Task brief:
Each record that follows is to be reproduced character for character, pictures excepted.
*** Opening of Dataset excerpts ***
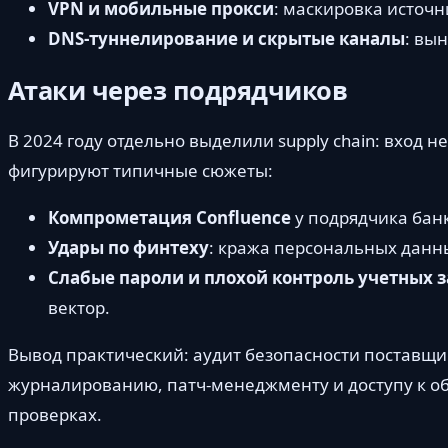
VPN и мобильные прокси
: маскировка источн
DNS-туннелирование и скрытые каналы
: вы
Атаки через подрядчиков
В 2024 году отдельно выделили supply chain: вход не
фигурируют типичные сюжеты:
Компрометация Confluence
у подрядчика бан
Удары по финтеху
: кража персональных данны
Слабые пароли и плохой контроль учетных 
вектор.
Вывод практический: аудит безопасности поставщи
журналированию, патч-менеджменту и доступу к об
проверках.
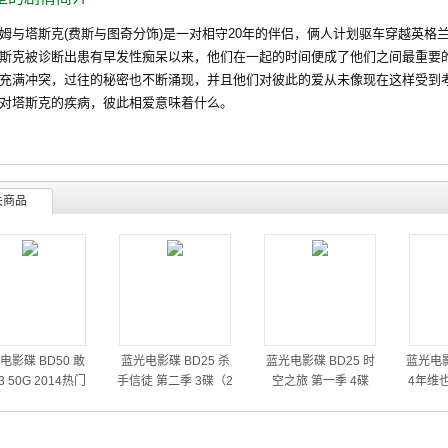
塔斯克(费斯与图奇分饰)是一对相守20年的伴侣，俩人计划驱车穿越英格
斯克被诊断出患有早发性痴呆以来，他们在一起的时间便成了他们之间最重要
充满冲突，过往的秘密也不断涌现，并且他们对彼此的爱从未像现在这样受到
对塔斯克的疾病，彼此相爱意味着什么。
关商品
电影碟 BD50 敢
蓝光电影碟 BD25 杀
蓝光电影碟 BD25 时
蓝光电影
 50G 2014热门
手信徒 第二季 3碟（2
空之旅 第一季 4碟
4年维
动作大片
014）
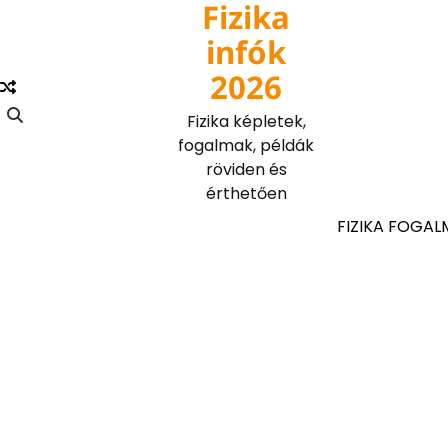
Fizika
Skip
to
infók
content
2026
Fizika képletek,
fogalmak, példák
röviden és
érthetően
FIZIKA FOGAL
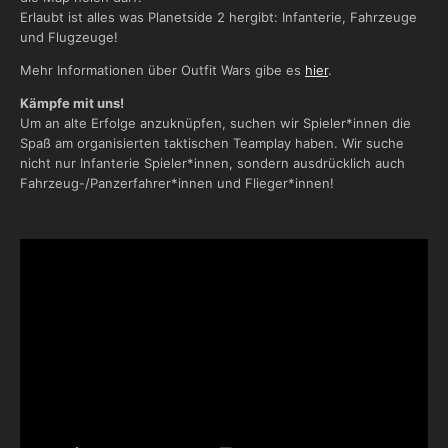
Erlaubt ist alles was Planetside 2 hergibt: Infanterie, Fahrzeuge
und Flugzeuge!
Mehr Informationen über Outfit Wars gibe es
hier
.
Kämpfe mit uns!
Um an alte Erfolge anzuknüpfen, suchen wir Spieler*innen die
Spaß am organisierten taktischen Teamplay haben. Wir suche
nicht nur Infanterie Spieler*innen, sondern ausdrücklich auch
Fahrzeug-/Panzerfahrer*innen und Flieger*innen!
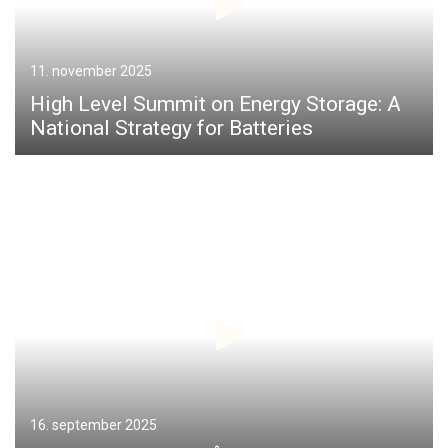
11. november 2025
High Level Summit on Energy Storage: A
National Strategy for Batteries
16. september 2025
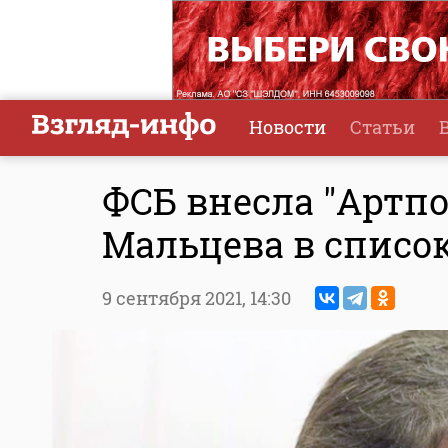
Новости
Статьи
ФСБ внесла "Артпо
Мальцева в списо
9 сентября 2021,
14:30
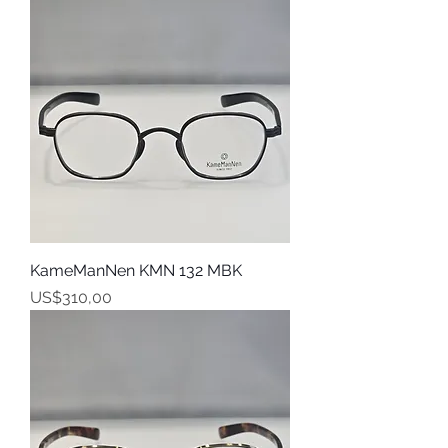
KameManNen KMN 132 MBK
Harga
US$310,00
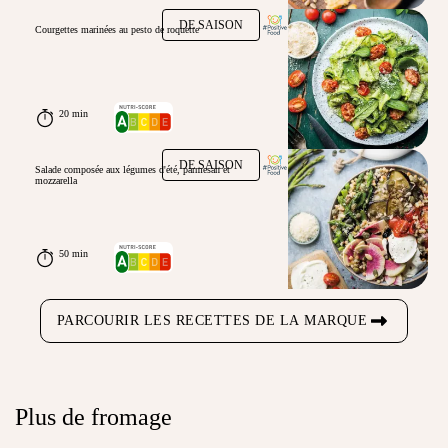
DE SAISON
Courgettes marinées au pesto de roquette
20 min
DE SAISON
Salade composée aux légumes d'été, parmesan et
mozzarella
50 min
PARCOURIR LES RECETTES DE LA MARQUE
Plus de fromage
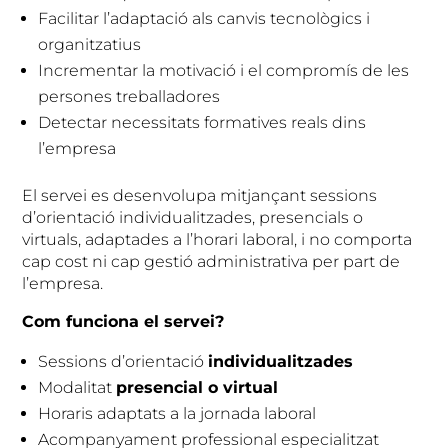
Facilitar l’adaptació als canvis tecnològics i
organitzatius
Incrementar la motivació i el compromís de les
persones treballadores
Detectar necessitats formatives reals dins
l’empresa
El servei es desenvolupa mitjançant sessions
d’orientació individualitzades, presencials o
virtuals, adaptades a l’horari laboral, i no comporta
cap cost ni cap gestió administrativa per part de
l’empresa.
Com funciona el servei?
Sessions d’orientació
individualitzades
Modalitat
presencial o virtual
Horaris adaptats a la jornada laboral
Acompanyament professional especialitzat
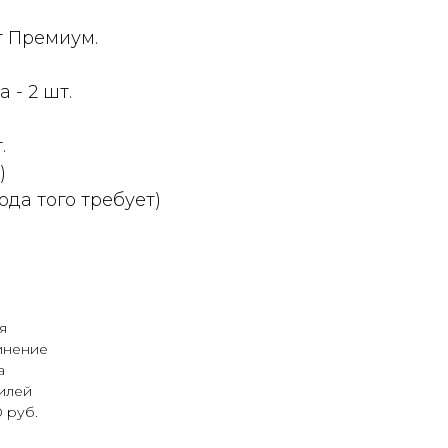
)
т Премиум.
 - 2 шт.
.
)
ода того требует)
я
инение
а
илей
 руб.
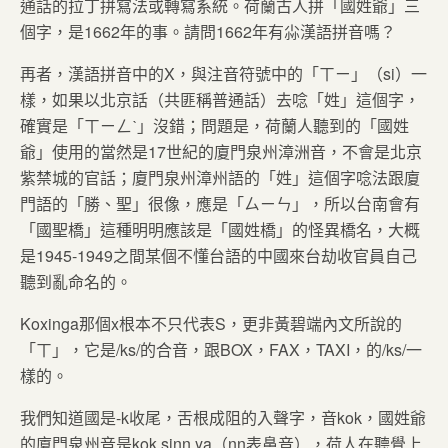
通話的拉丁拼寫法或轉寫系統。荷蘭古人拼「國姓爺」三
個字，是1662年的事。請問1662年有尛漢語拼音嗎？
再者，漢語拼音中的X，與注音符號中的「ㄒㄧ」（si）一
樣，如果以北京話（共匪稱普通話）去唸「姓」這個字，
確實是「ㄒㄧㄥˋ」沒錯；問題是，荷蘭人聽到的「國姓
爺」使用的當然是17世紀的廈門泉州漳洲音，不會是北京
紫禁城的官話；廈門泉州漳州語的「姓」這個字唸法跟廈
門語的「勝、聖」很像，應是「ㄙㄧㄣ」，所以台南會有
「國聖橋」這種明明應該是「國姓橋」的怪異橋名，大概
是1945-1949之間某個不懂台語的中國來台劫收官員自己
聽到亂命名的。
Koxinga那個x根本不只代表S，更非黃碧端內文所說的
「ㄒ」，它是/ks/的合音，跟BOX，FAX，TAXI，的/ks/一
樣的。
我們知道國是-k收尾，舌根成阻的入聲字，音kok，國姓爺
的廈門泉州音是kok sinn ya（nn表鼻音），荷人在聽覺上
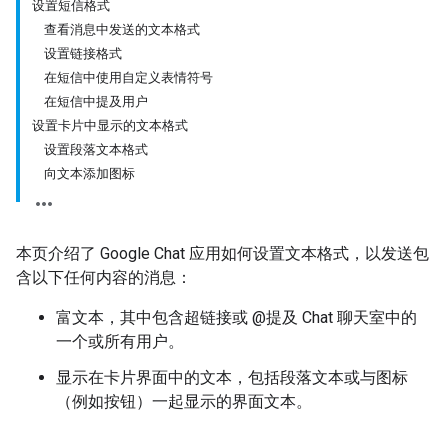
设置短信格式
查看消息中发送的文本格式
设置链接格式
在短信中使用自定义表情符号
在短信中提及用户
设置卡片中显示的文本格式
设置段落文本格式
向文本添加图标
本页介绍了 Google Chat 应用如何设置文本格式，以发送包
含以下任何内容的消息：
富文本，其中包含超链接或 @提及 Chat 聊天室中的
一个或所有用户。
显示在卡片界面中的文本，包括段落文本或与图标
（例如按钮）一起显示的界面文本。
*** Close of Dataset excerpts ***
Task output:
VPN и мобильные прокси
: маскировка источн
DNS-туннелирование и скрытые каналы
: вы
Атаки через подрядчиков
В 2024 году отдельно выделили supply chain: вход не
фигурируют типичные сюжеты:
Компрометация Confluence
у подрядчика бан
Удары по финтеху
: кража персональных данны
Слабые пароли и плохой контроль учетных 
вектор.
Вывод практический: аудит безопасности поставщи
журналированию, патч-менеджменту и доступу к об
проверках.
塔斯克(费斯与图奇分饰)是一对相守20年的伴侣，俩人计划驱车穿越英格
斯克被诊断出患有早发性痴呆以来，他们在一起的时间便成了他们之间最重要
充满冲突，过往的秘密也不断涌现，并且他们对彼此的爱从未像现在这样受到
对塔斯克的疾病，彼此相爱意味着什么。
关商品
电影碟 BD50 敢
蓝光电影碟 BD25 杀
蓝光电影碟 BD25 时
蓝光电影
 50G 2014热门
手信徒 第二季 3碟（2
空之旅 第一季 4碟
4年维
动作大片
014）
Fizika
Skip
to
infók
content
2026
Fizika képletek,
fogalmak, példák
röviden és
érthetően
FIZIKA FOGAL
Erlaubt ist alles was Planetside 2 hergibt: Infanterie, Fahrzeuge
und Flugzeuge!
Mehr Informationen über Outfit Wars gibe es
hier
.
Kämpfe mit uns!
Um an alte Erfolge anzuknüpfen, suchen wir Spieler*innen die
Spaß am organisierten taktischen Teamplay haben. Wir suche
nicht nur Infanterie Spieler*innen, sondern ausdrücklich auch
Fahrzeug-/Panzerfahrer*innen und Flieger*innen!
11. november 2025
High Level Summit on Energy Storage: A
National Strategy for Batteries
16. september 2025
Новости
Статьи
ФСБ внесла "Артпо
Мальцева в списо
9 сентября 2021,
14:30
KameManNen KMN 132 MBK
Harga
US$310,00
DE SAISON
Courgettes marinées au pesto de roquette
20 min
DE SAISON
Salade composée aux légumes d'été, parmesan et
mozzarella
50 min
PARCOURIR LES RECETTES DE LA MARQUE
Plus de fromage
Facilitar l’adaptació als canvis tecnològics i
organitzatius
Incrementar la motivació i el compromís de les
persones treballadores
Detectar necessitats formatives reals dins
l’empresa
El servei es desenvolupa mitjançant sessions
d’orientació individualitzades, presencials o
virtuals, adaptades a l’horari laboral, i no comporta
cap cost ni cap gestió administrativa per part de
l’empresa.
Com funciona el servei?
Sessions d’orientació
individualitzades
Modalitat
presencial o virtual
Horaris adaptats a la jornada laboral
Acompanyament professional especialitzat
)
т Премиум.
 - 2 шт.
.
)
ода того требует)
я
инение
а
илей
 руб.
通話的拉丁拼寫法或轉寫系統。荷蘭古人拼「國姓爺」三
個字，是1662年的事。請問1662年有尛漢語拼音嗎？
再者，漢語拼音中的X，與注音符號中的「ㄒㄧ」（si）一
樣，如果以北京話（共匪稱普通話）去唸「姓」這個字，
確實是「ㄒㄧㄥˋ」沒錯；問題是，荷蘭人聽到的「國姓
爺」使用的當然是17世紀的廈門泉州漳洲音，不會是北京
紫禁城的官話；廈門泉州漳州語的「姓」這個字唸法跟廈
門語的「勝、聖」很像，應是「ㄙㄧㄣ」，所以台南會有
「國聖橋」這種明明應該是「國姓橋」的怪異橋名，大概
是1945-1949之間某個不懂台語的中國來台劫收官員自己
聽到亂命名的。
Koxinga那個x根本不只代表S，更非黃碧端內文所說的
「ㄒ」，它是/ks/的合音，跟BOX，FAX，TAXI，的/ks/一
樣的。
我們知道國是-k收尾，舌根成阻的入聲字，音kok，國姓爺
的廈門泉州音是kok sinn ya（nn表鼻音），荷人在聽覺上
设置短信格式
查看消息中发送的文本格式
设置链接格式
在短信中使用自定义表情符号
在短信中提及用户
设置卡片中显示的文本格式
设置段落文本格式
向文本添加图标
本页介绍了 Google Chat 应用如何设置文本格式，以发送包
含以下任何内容的消息：
富文本，其中包含超链接或 @提及 Chat 聊天室中的
一个或所有用户。
显示在卡片界面中的文本，包括段落文本或与图标
（例如按钮）一起显示的界面文本。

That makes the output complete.